Provided records.
▼

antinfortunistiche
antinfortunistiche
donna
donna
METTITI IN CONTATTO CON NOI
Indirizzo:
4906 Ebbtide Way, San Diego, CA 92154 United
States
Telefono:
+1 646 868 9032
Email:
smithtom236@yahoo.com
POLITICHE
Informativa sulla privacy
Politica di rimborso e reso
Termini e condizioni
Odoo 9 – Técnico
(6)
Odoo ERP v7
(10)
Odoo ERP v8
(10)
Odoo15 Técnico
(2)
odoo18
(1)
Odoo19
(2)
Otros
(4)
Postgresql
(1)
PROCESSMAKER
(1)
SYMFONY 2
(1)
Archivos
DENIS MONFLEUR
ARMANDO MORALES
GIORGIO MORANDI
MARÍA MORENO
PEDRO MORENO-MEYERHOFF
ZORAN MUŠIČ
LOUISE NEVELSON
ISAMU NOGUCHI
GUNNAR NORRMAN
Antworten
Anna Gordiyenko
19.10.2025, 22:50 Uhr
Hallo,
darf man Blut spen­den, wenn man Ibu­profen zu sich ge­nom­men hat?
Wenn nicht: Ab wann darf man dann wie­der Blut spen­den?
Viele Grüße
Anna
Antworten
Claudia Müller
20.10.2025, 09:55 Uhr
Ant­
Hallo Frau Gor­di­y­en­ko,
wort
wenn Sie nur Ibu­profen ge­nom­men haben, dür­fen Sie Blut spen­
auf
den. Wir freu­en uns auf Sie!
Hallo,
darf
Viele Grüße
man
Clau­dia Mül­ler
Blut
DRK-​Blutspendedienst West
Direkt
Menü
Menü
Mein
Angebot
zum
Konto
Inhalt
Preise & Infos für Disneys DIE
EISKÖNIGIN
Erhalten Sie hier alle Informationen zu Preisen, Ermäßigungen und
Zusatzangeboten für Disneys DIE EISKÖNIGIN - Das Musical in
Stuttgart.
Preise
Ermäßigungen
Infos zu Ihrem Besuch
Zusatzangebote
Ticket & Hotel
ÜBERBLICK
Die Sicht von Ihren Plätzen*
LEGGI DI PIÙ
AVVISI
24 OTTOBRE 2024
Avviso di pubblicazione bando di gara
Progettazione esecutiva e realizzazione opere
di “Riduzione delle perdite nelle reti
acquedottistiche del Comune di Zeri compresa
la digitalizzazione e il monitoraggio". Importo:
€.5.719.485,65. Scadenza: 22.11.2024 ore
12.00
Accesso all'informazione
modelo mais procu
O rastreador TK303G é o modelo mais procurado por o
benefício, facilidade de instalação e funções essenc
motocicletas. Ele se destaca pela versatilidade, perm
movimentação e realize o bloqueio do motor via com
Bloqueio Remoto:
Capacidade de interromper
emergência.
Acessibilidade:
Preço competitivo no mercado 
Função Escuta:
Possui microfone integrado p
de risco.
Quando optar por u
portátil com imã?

▲

Task description. Recopy all of the records verbatim.

Written answer.
antinfortunistiche
antinfortunistiche
donna
donna
METTITI IN CONTATTO CON NOI
Indirizzo:
4906 Ebbtide Way, San Diego, CA 92154 United
States
Telefono:
+1 646 868 9032
Email:
smithtom236@yahoo.com
POLITICHE
Informativa sulla privacy
Politica di rimborso e reso
Termini e condizioni
Odoo 9 – Técnico
(6)
Odoo ERP v7
(10)
Odoo ERP v8
(10)
Odoo15 Técnico
(2)
odoo18
(1)
Odoo19
(2)
Otros
(4)
Postgresql
(1)
PROCESSMAKER
(1)
SYMFONY 2
(1)
Archivos
DENIS MONFLEUR
ARMANDO MORALES
GIORGIO MORANDI
MARÍA MORENO
PEDRO MORENO-MEYERHOFF
ZORAN MUŠIČ
LOUISE NEVELSON
ISAMU NOGUCHI
GUNNAR NORRMAN
Antworten
Anna Gordiyenko
19.10.2025, 22:50 Uhr
Hallo,
darf man Blut spen­den, wenn man Ibu­profen zu sich ge­nom­men hat?
Wenn nicht: Ab wann darf man dann wie­der Blut spen­den?
Viele Grüße
Anna
Antworten
Claudia Müller
20.10.2025, 09:55 Uhr
Ant­
Hallo Frau Gor­di­y­en­ko,
wort
wenn Sie nur Ibu­profen ge­nom­men haben, dür­fen Sie Blut spen­
auf
den. Wir freu­en uns auf Sie!
Hallo,
darf
Viele Grüße
man
Clau­dia Mül­ler
Blut
DRK-​Blutspendedienst West
Direkt
Menü
Menü
Mein
Angebot
zum
Konto
Inhalt
Preise & Infos für Disneys DIE
EISKÖNIGIN
Erhalten Sie hier alle Informationen zu Preisen, Ermäßigungen und
Zusatzangeboten für Disneys DIE EISKÖNIGIN - Das Musical in
Stuttgart.
Preise
Ermäßigungen
Infos zu Ihrem Besuch
Zusatzangebote
Ticket & Hotel
ÜBERBLICK
Die Sicht von Ihren Plätzen*
LEGGI DI PIÙ
AVVISI
24 OTTOBRE 2024
Avviso di pubblicazione bando di gara
Progettazione esecutiva e realizzazione opere
di “Riduzione delle perdite nelle reti
acquedottistiche del Comune di Zeri compresa
la digitalizzazione e il monitoraggio". Importo:
€.5.719.485,65. Scadenza: 22.11.2024 ore
12.00
Accesso all'informazione
modelo mais procu
O rastreador TK303G é o modelo mais procurado por o
benefício, facilidade de instalação e funções essenc
motocicletas. Ele se destaca pela versatilidade, perm
movimentação e realize o bloqueio do motor via com
Bloqueio Remoto:
Capacidade de interromper
emergência.
Acessibilidade:
Preço competitivo no mercado 
Função Escuta:
Possui microfone integrado p
de risco.
Quando optar por u
portátil com imã?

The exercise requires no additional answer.